-- Directions for this task --
Reproduce the entries that follow exactly, dropping each image.

Data for analysis below:

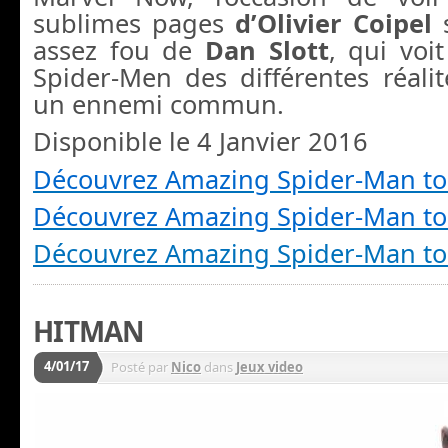
sublimes pages
d’Olivier Coipel
s
assez fou de
Dan Slott
, qui voi
Spider-Men des différentes réalit
un ennemi commun.
Disponible le 4 Janvier 2016
Découvrez
Amazing
Spider-Man t
Découvrez
Amazing
Spider-Man t
Découvrez Amazing Spider-Man t
HITMAN
4/01/17
Posté par
Nico
dans
Jeux video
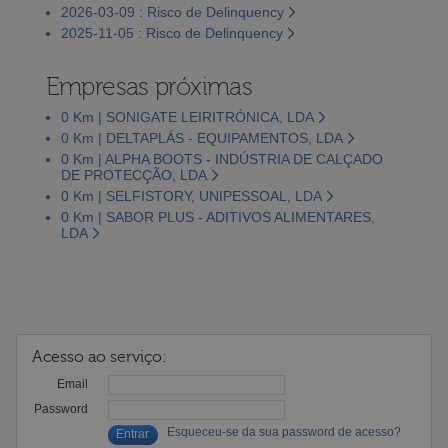
2026-03-09 : Risco de Delinquency
2025-11-05 : Risco de Delinquency
Empresas próximas
0 Km | SONIGATE LEIRITRÓNICA, LDA
0 Km | DELTAPLÁS - EQUIPAMENTOS, LDA
0 Km | ALPHA BOOTS - INDÚSTRIA DE CALÇADO
DE PROTECÇÃO, LDA
0 Km | SELFISTORY, UNIPESSOAL, LDA
0 Km | SABOR PLUS - ADITIVOS ALIMENTARES,
LDA
Acesso ao serviço:
Email
Password
Esqueceu-se da sua password de acesso?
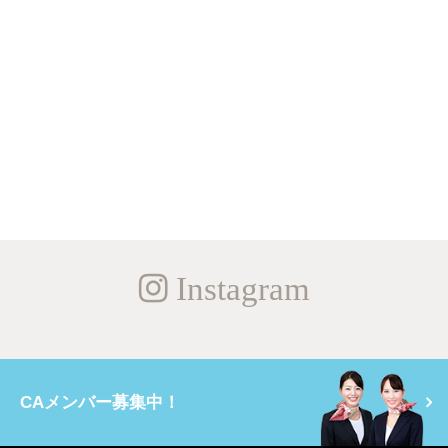
Instagram
CAメンバー募集中！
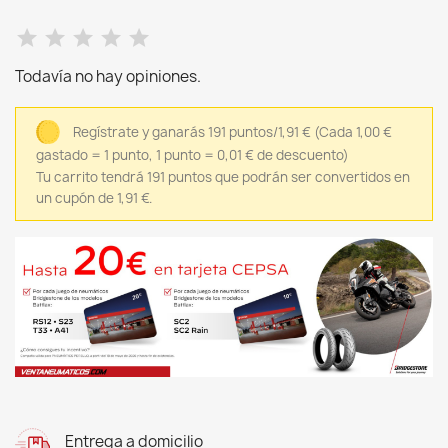
Todavía no hay opiniones.
Regístrate y ganarás 191 puntos/1,91 €
(Cada 1,00 €
gastado = 1 punto, 1 punto = 0,01 € de descuento)
Tu carrito tendrá 191 puntos que podrán ser convertidos en
un cupón de 1,91 €.
Entrega a domicilio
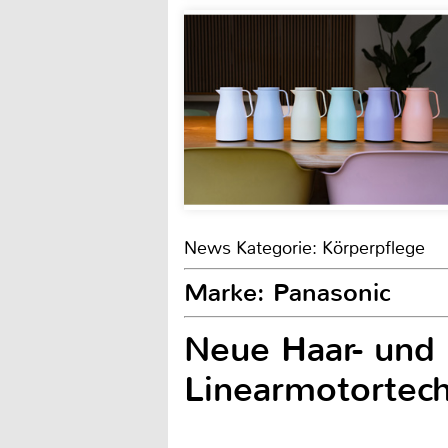
News Kategorie: Körperpflege
Marke: Panasonic
Neue Haar- und 
Linearmotortec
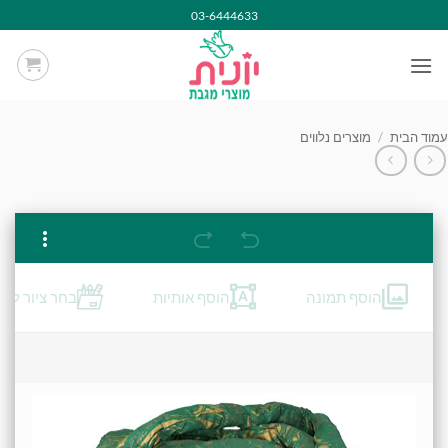
Ski
03-6444633
t
conten
עמוד הבית
/
מוצרים נלווים
הוסף תמונה
הוסף אותיות
בחר ציור לרק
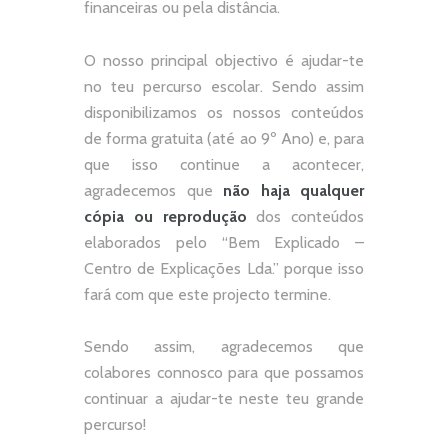
financeiras ou pela distância.
O nosso principal objectivo é ajudar-te
no teu percurso escolar.
Sendo assim
disponibilizamos os nossos conteúdos
de forma gratuita (até ao 9º Ano) e, p
ara
que isso continue a acontecer,
agradecemos que
não
haja qualquer
cópia ou reprodução
dos conteúdos
elaborados pelo “
Bem Explicado –
Centro de Explicações Lda.
” porque isso
fará com que este projecto termine.
Sendo assim, agradecemos que
colabores connosco para que possamos
continuar a ajudar-te neste teu grande
percurso!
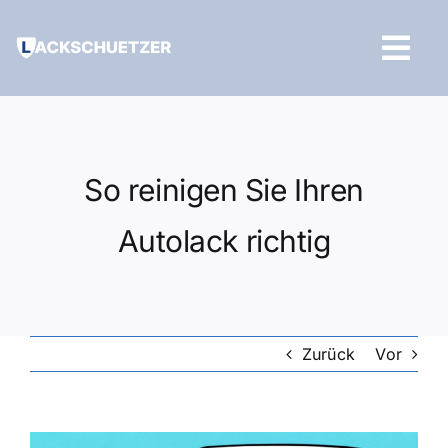
Zum
Inhalt
Tog
springen
Navi
Hilfe und Kontakt
So reinigen Sie Ihren
Autolack richtig
Zurück
Vor
Zeige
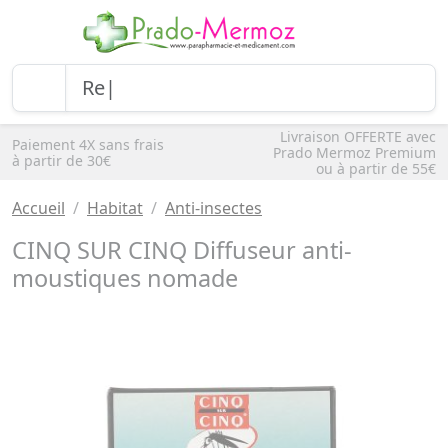
Livraison OFFERTE avec
Paiement 4X sans frais
Prado Mermoz Premium
à partir de 30€
ou à partir de 55€
Accueil
Habitat
Anti-insectes
CINQ SUR CINQ Diffuseur anti-
moustiques nomade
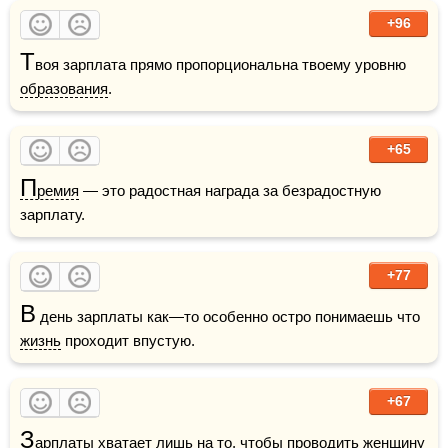
+96
Т
воя зарплата прямо пропорциональна твоему уровню 
образования
.
+65
П
ремия
 — это радостная награда за безрадостную 
зарплату.
+77
В
 день зарплаты как—то особенно остро понимаешь что 
жизнь
 проходит впустую.
+67
З
арплаты хватает лишь на то, чтобы проводить 
женщину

End of Data for analysis.

-- Answer box --
sublimes pages
d’Olivier Coipel
s
assez fou de
Dan Slott
, qui voi
Spider-Men des différentes réalit
un ennemi commun.
Disponible le 4 Janvier 2016
Découvrez
Amazing
Spider-Man t
Découvrez
Amazing
Spider-Man t
Découvrez Amazing Spider-Man t
HITMAN
4/01/17
Posté par
Nico
dans
Jeux video
2026-03-09 : Risco de Delinquency
2025-11-05 : Risco de Delinquency
Empresas próximas
0 Km | SONIGATE LEIRITRÓNICA, LDA
0 Km | DELTAPLÁS - EQUIPAMENTOS, LDA
0 Km | ALPHA BOOTS - INDÚSTRIA DE CALÇADO
DE PROTECÇÃO, LDA
0 Km | SELFISTORY, UNIPESSOAL, LDA
0 Km | SABOR PLUS - ADITIVOS ALIMENTARES,
LDA
Acesso ao serviço:
Email
Password
Esqueceu-se da sua password de acesso?
Instagram
CAメンバー募集中！
Todavía no hay opiniones.
Regístrate y ganarás 191 puntos/1,91 €
(Cada 1,00 €
gastado = 1 punto, 1 punto = 0,01 € de descuento)
Tu carrito tendrá 191 puntos que podrán ser convertidos en
un cupón de 1,91 €.
Entrega a domicilio
News Kategorie: Körperpflege
Marke: Panasonic
Neue Haar- und 
Linearmotortec
Ski
03-6444633
t
conten
עמוד הבית
/
מוצרים נלווים
הוסף תמונה
הוסף אותיות
בחר ציור לרק
financeiras ou pela distância.
O nosso principal objectivo é ajudar-te
no teu percurso escolar.
Sendo assim
disponibilizamos os nossos conteúdos
de forma gratuita (até ao 9º Ano) e, p
ara
que isso continue a acontecer,
agradecemos que
não
haja qualquer
cópia ou reprodução
dos conteúdos
elaborados pelo “
Bem Explicado –
Centro de Explicações Lda.
” porque isso
fará com que este projecto termine.
Sendo assim, agradecemos que
colabores connosco para que possamos
continuar a ajudar-te neste teu grande
percurso!
Zum
Inhalt
Tog
springen
Navi
Hilfe und Kontakt
So reinigen Sie Ihren
Autolack richtig
Zurück
Vor
Zeige
Livraison OFFERTE avec
Paiement 4X sans frais
Prado Mermoz Premium
à partir de 30€
ou à partir de 55€
Accueil
Habitat
Anti-insectes
CINQ SUR CINQ Diffuseur anti-
moustiques nomade
+96
Т
воя зарплата прямо пропорциональна твоему уровню 
образования
.
+65
П
ремия
 — это радостная награда за безрадостную 
зарплату.
+77
В
 день зарплаты как—то особенно остро понимаешь что 
жизнь
 проходит впустую.
+67
З
арплаты хватает лишь на то, чтобы проводить 
женщину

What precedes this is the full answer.